Over at Dr. Identity, I note what a tremendous security disaster and potential privacy invasion this bill will be. Imagine a gigantic database of taxpayer and employee information that stays on record for seven years, is searchable by DHS, and may contain inaccurate information that no one can verify? It makes REAL ID look like a lazy Sunday afternoon.
They say that compromise is a solution everyone hates. If that’s the case, then this bill definitely fulfills the definition. It screws pretty much everyone without lube, and the idea that the Dem leadership would so willingly hand this to Bush just so he can claim victory disappoints me to no end. People keep talking about the urgency of solving this, and I just don’t see it. Iraq is urgent. Global warming is urgent. This is a huge problem that will take years to solve, and ramming through a miserable failure of a bill like this does a disservice not only to the complexity of the issues, but to the public’s ability to tell truth from pandering bullshit.

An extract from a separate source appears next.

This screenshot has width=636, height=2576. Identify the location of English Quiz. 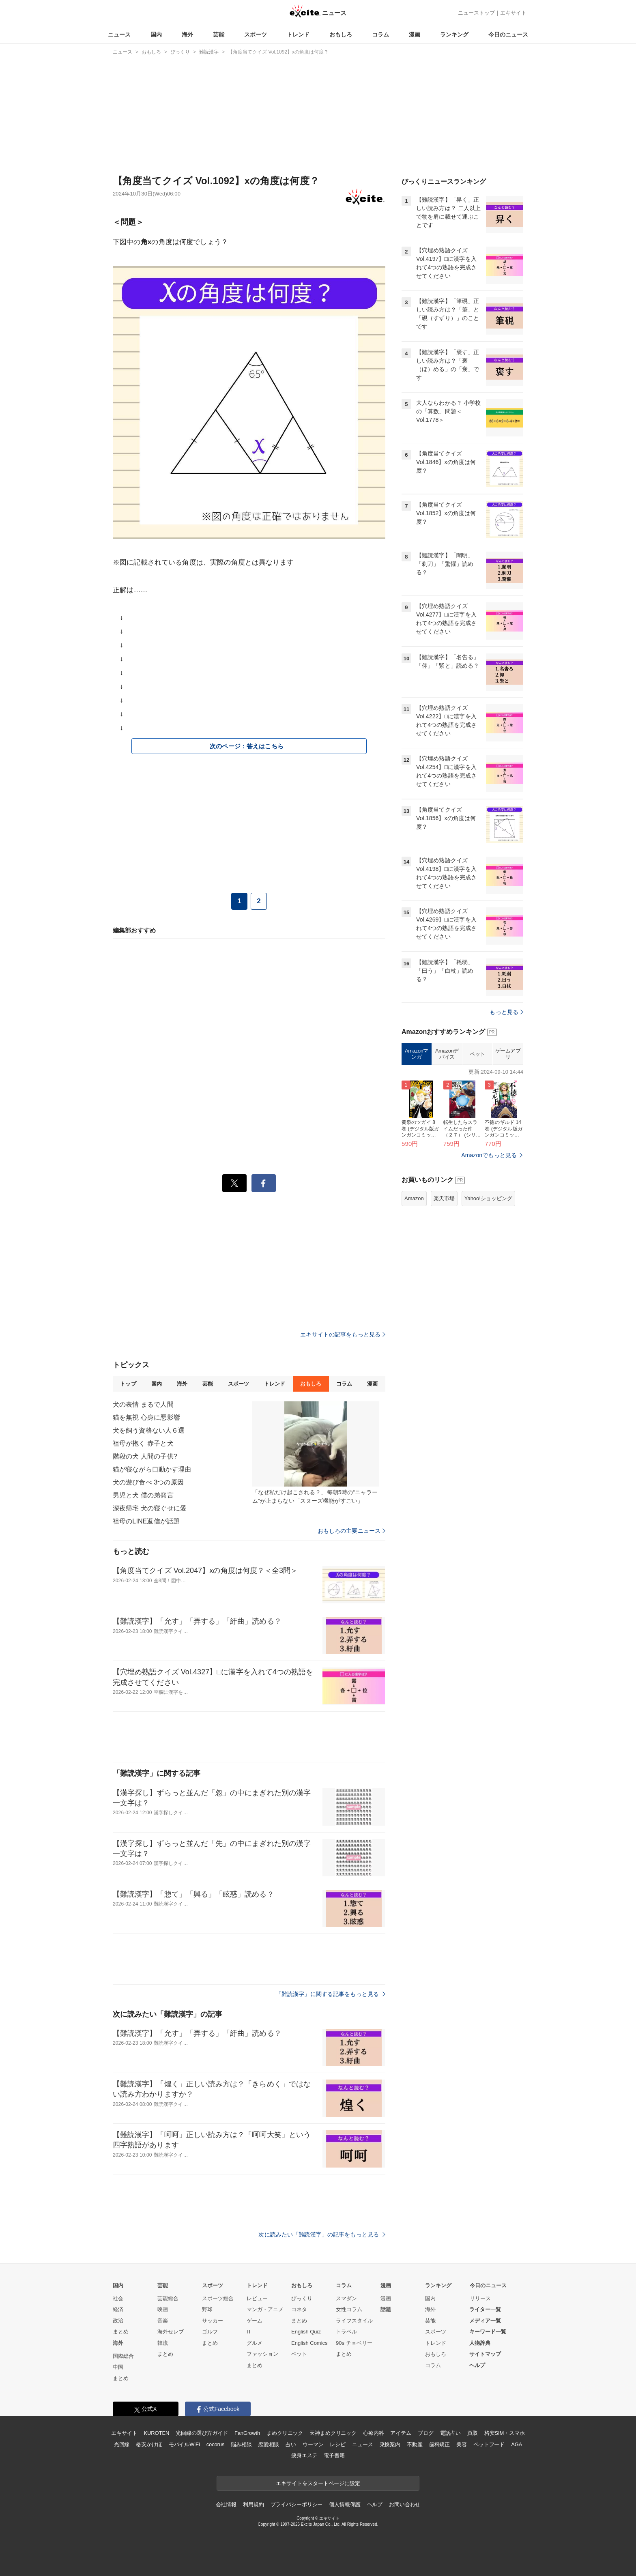
(306, 2332).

Categories: Freedom/Privacy, Politics/Law/Government, Race/Gender
Absolutely right, Martin. Paul Krugman has a good column in today’s NY Times on the antidemocratic effect of a large nonvoting working class. That’s what we have now, of course, with the millions of undocumented workers, so something must be done. But not this bill.
Then there’s the whole question of morality; that is, should we of the fortunate North keep our brethren of the unfortunate South from tasting some of our goodies by closing the borders? And if we open the borders, are we in fact harming our own less fortunate compatriots even more by reducing their already low wages? In short, how do we balance these competing demands on our (admittedly limited) sense of morality. Well, I don’t know
I’ve recently written my weekly column for the newspaper I write for on an equivalent problem in South Africa. Understand that the Democrats have a conflicted / contradictory approach to foreigners. On the one hand a recently passed bill (included in the Iraq deal) limits US trade to countries who meet minimum labour standards (aimed squarely at Mexico and the near Latino neighbours); on the other is this permanent objection to opening the borders to guest workers.
Businesses simply look for the lowest price to do business exactly as shoppers look for the lowest price to buy. If it is the same price to do business in Mexico as in Texas they’ll stay in Texas where they know the rules.
If jobs don’t go to Mexico and the US refuses to create jobs for Mexicans in the US then Hugo Chavez has another convert.